Auch Feuchtigkeit verändert die chemische Struktur der Substanz. Stehen zu große Mengen Ammoniumnitrat zu nah beieinander, kann sich der Stoff erhitzen und anfangen zu brennen. Eine schnelle Erhitzung des Stoffes kann wiederum zur Explosion führen.

Furcht vor russischer Sabotage

Doch die Norweger fürchten womöglich nicht nur einen Unfall auf der "Ruby" – auch der Gedanke an einen möglichen russischen Sabotageakt liegt nahe. Der Kreml betreibt eine ganze Flotte von Kampfschiffen, U-Booten und Kleinst-U-Booten, die zur Aufklärung und Sabotage am Meeresboden dienen. Die Nato fürchtet zum Beispiel, dass Russland mit solchen Einheiten die Unterseekabel zwischen Europa und Nordamerika kappen könnte.

So wurde im Oktober 2023 das Unterseekabel zwischen Schweden und Estland beschädigt. Schon damals fiel der Verdacht auf Russland, auch wenn die Hintergründe des Vorfalls unklar sind.
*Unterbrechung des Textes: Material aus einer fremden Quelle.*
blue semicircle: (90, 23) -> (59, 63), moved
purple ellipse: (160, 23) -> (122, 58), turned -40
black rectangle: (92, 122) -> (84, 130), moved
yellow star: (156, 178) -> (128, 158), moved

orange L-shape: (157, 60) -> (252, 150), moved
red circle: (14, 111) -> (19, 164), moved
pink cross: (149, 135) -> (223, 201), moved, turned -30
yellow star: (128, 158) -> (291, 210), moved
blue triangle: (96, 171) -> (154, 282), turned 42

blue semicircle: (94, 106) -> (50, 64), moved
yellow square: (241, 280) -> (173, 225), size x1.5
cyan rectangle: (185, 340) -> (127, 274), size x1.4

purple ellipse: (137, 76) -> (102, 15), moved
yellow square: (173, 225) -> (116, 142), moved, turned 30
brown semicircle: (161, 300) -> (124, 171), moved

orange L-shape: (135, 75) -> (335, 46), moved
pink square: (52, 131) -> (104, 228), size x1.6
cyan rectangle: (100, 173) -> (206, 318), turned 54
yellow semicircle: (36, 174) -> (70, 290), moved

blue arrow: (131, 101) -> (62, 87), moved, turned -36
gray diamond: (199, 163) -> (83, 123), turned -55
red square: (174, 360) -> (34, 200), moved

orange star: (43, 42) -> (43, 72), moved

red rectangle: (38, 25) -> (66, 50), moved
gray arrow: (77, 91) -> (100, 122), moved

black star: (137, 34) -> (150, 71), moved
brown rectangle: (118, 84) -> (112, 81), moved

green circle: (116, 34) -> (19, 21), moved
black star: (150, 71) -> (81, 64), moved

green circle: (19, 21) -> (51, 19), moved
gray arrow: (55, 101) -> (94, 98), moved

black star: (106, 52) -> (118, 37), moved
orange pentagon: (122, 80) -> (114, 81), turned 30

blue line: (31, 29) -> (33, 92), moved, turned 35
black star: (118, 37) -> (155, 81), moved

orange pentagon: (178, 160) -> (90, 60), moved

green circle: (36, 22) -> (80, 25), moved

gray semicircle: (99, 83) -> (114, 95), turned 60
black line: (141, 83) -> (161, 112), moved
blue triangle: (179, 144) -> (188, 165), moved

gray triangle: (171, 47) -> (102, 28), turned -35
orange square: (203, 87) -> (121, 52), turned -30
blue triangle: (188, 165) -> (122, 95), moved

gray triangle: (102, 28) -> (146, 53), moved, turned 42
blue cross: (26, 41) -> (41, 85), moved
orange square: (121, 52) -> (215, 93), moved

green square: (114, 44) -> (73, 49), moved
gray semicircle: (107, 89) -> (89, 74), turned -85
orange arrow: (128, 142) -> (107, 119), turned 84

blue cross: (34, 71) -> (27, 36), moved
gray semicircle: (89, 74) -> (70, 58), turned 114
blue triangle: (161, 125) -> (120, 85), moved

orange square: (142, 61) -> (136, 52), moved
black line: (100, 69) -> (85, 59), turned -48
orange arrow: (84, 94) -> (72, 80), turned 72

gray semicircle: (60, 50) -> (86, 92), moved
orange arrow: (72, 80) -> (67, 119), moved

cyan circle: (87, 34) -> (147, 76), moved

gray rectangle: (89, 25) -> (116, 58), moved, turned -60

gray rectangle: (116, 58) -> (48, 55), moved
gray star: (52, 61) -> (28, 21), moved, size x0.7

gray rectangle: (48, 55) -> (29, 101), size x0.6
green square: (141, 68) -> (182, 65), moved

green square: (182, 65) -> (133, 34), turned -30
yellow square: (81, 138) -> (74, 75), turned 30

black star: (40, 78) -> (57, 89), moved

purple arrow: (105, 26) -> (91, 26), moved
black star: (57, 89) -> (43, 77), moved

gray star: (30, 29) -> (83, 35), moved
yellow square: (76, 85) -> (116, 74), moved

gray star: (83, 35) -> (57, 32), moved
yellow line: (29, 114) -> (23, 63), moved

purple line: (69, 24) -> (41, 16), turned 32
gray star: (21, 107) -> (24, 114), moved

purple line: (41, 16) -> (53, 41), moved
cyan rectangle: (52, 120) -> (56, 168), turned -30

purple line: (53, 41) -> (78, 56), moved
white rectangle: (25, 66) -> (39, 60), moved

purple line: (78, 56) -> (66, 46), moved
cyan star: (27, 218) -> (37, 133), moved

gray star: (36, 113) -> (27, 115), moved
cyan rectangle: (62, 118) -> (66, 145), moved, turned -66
Im Frühjahr behinderte dann wochenlang ein GPS-Störsignal den Flugverkehr im Baltikum – das Signal kam aus der russischen Exklave Kaliningrad und wird von Fachleuten als Akt der hybriden russischen Kriegsführung bewertet. Auch in den Ermittlungen um die Sprengung der Nord-Stream-Pipeline führt eine Spur nach Russland: Wenige Tage vor dem Anschlag im September 2022 waren russische Spezialschiffe genau über den Explosionsstellen im Einsatz. Wer genau hinter dem Anschlag steckt, ist bislang ungeklärt.

Auf ihrem Weg Richtung Süden entlang der norwegischen Küste ist die "Ruby" in den vergangenen Tagen an wichtigen Einrichtungen der norwegischen Marine und der Ölindustrie vorbeigefahren – in nur wenigen Kilometern Abstand. Zwischendurch blieb das Schiff immer wieder liegen, trotz ruhiger Wetterverhältnisse. Auch das dürfte die norwegische Marine aufmerksam verfolgt haben. Am Samstagnachmittag befand sich die "Ruby" vor der norwegischen Südküste.